Quand on pense à l’Antiquité, on pense en général à Jules César, les pyramides d’Égypte, ou peut-être les philosophes grecs. Mais c’est aussi Sumer, l’âge de fer, les Araméens, enfin tout ce que l’archéologie et l’histoire nous permettent de connaître des anciennes civilisations.
Dans ce podcast Passion Antiquités, avec un S à Antiquités, je vous propose de rentrer un peu plus dans le détail, d’explorer cette vaste période en compagnie de jeunes chercheurs et chercheuses qui l’étudient en master ou en thèse, pour vous permettre d’en savoir plus sur cette période .

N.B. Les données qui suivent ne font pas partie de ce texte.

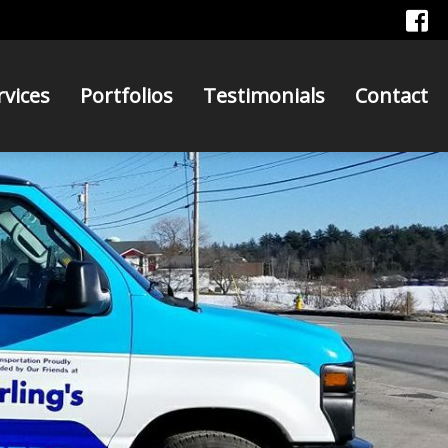
rvices
Portfolios
Testimonials
Contact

Dans ce premier épisode, je vous propose de voyager dans le voyage et l’espace jusqu’au nord de l’Afrique de la fin de l’Antiquité. En 2019, Djamilatou Diallo a soutenu un mémoire intitulé “Le patronat de cités en Afrique à l’époque tardive, de la fin du IIIème siècle au début du Vème siècle : étude épigraphique”. Elle était en master 2 d’histoire à l’Université Lettres Sorbonne, spécialité Mondes antiques, sous la direction de Michèle Coltelloni Trannoy.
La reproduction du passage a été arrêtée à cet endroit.